* _Task to carry out_: Your response should contain only the lines running from the top of the data below through the line with "gehört eindeutig zu den", both included. Pictures must be omitted.

* _Listed entries_:
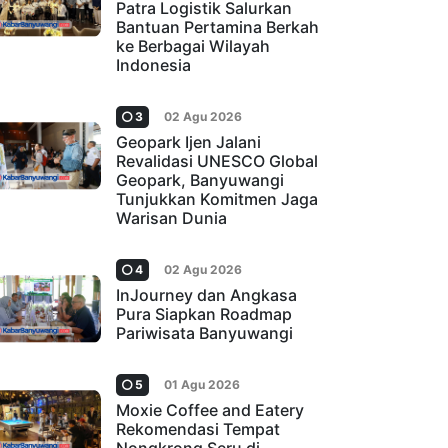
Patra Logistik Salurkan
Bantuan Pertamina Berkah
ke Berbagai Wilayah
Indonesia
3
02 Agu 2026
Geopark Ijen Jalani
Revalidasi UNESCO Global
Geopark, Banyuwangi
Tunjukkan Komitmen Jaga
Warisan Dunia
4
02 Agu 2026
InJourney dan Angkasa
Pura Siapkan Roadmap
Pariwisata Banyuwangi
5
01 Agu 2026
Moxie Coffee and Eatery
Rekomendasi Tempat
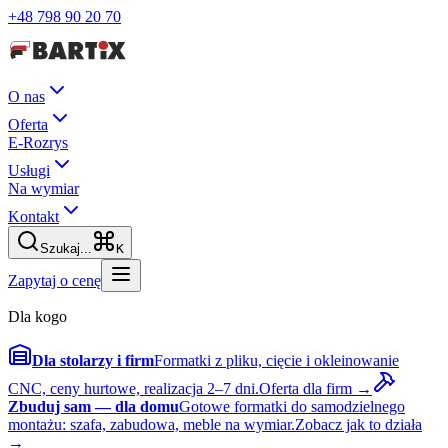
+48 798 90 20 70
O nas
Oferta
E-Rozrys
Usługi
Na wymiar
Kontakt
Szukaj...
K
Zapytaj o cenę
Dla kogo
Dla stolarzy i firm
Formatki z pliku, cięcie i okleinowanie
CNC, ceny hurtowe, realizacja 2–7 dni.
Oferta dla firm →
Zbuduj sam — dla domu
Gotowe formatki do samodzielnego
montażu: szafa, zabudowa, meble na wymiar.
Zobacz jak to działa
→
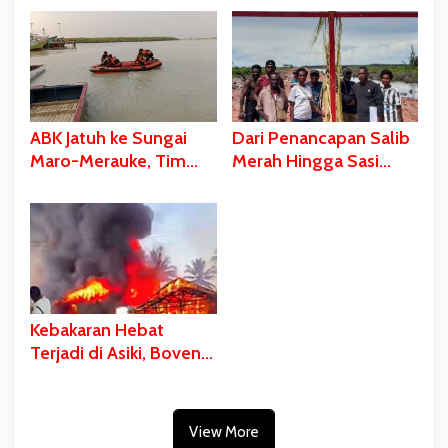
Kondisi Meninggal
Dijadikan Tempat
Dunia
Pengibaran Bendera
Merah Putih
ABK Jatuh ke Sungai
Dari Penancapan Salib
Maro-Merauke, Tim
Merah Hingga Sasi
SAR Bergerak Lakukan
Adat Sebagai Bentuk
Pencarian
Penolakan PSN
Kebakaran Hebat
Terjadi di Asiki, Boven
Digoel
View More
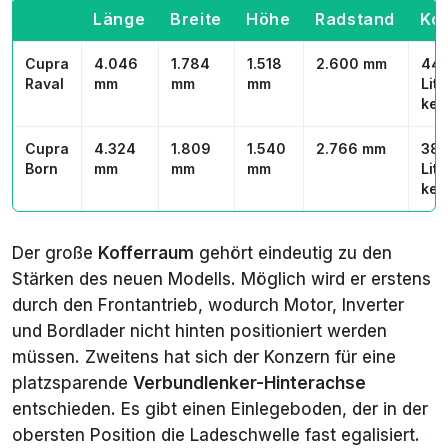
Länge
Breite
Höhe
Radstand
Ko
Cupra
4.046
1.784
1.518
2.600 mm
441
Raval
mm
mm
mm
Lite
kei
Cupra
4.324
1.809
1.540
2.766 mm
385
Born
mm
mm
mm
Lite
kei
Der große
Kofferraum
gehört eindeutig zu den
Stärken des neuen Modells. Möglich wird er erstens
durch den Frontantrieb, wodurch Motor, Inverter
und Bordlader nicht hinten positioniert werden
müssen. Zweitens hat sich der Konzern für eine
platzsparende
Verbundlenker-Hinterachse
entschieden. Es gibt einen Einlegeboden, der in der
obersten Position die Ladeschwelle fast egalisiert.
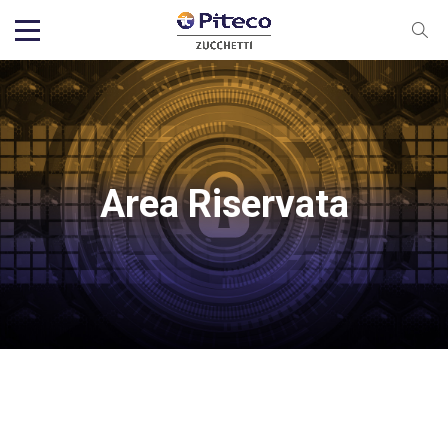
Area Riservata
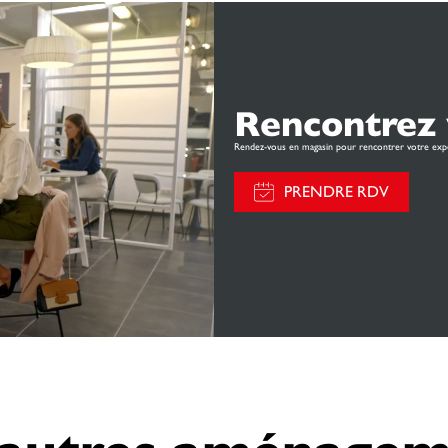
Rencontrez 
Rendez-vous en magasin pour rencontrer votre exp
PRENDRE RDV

* _Written solution_:
Patra Logistik Salurkan
Bantuan Pertamina Berkah
ke Berbagai Wilayah
Indonesia
3
02 Agu 2026
Geopark Ijen Jalani
Revalidasi UNESCO Global
Geopark, Banyuwangi
Tunjukkan Komitmen Jaga
Warisan Dunia
4
02 Agu 2026
InJourney dan Angkasa
Pura Siapkan Roadmap
Pariwisata Banyuwangi
5
01 Agu 2026
Moxie Coffee and Eatery
Rekomendasi Tempat
+48 798 90 20 70
O nas
Oferta
E-Rozrys
Usługi
Na wymiar
Kontakt
Szukaj...
K
Zapytaj o cenę
Dla kogo
Dla stolarzy i firm
Formatki z pliku, cięcie i okleinowanie
CNC, ceny hurtowe, realizacja 2–7 dni.
Oferta dla firm →
Zbuduj sam — dla domu
Gotowe formatki do samodzielnego
montażu: szafa, zabudowa, meble na wymiar.
Zobacz jak to działa
→
Kondisi Meninggal
Dijadikan Tempat
Dunia
Pengibaran Bendera
Merah Putih
ABK Jatuh ke Sungai
Dari Penancapan Salib
Maro-Merauke, Tim
Merah Hingga Sasi
SAR Bergerak Lakukan
Adat Sebagai Bentuk
Pencarian
Penolakan PSN
Kebakaran Hebat
Terjadi di Asiki, Boven
Digoel
View More
Länge
Breite
Höhe
Radstand
Ko
Cupra
4.046
1.784
1.518
2.600 mm
441
Raval
mm
mm
mm
Lite
kei
Cupra
4.324
1.809
1.540
2.766 mm
385
Born
mm
mm
mm
Lite
kei
Der große
Kofferraum
gehört eindeutig zu den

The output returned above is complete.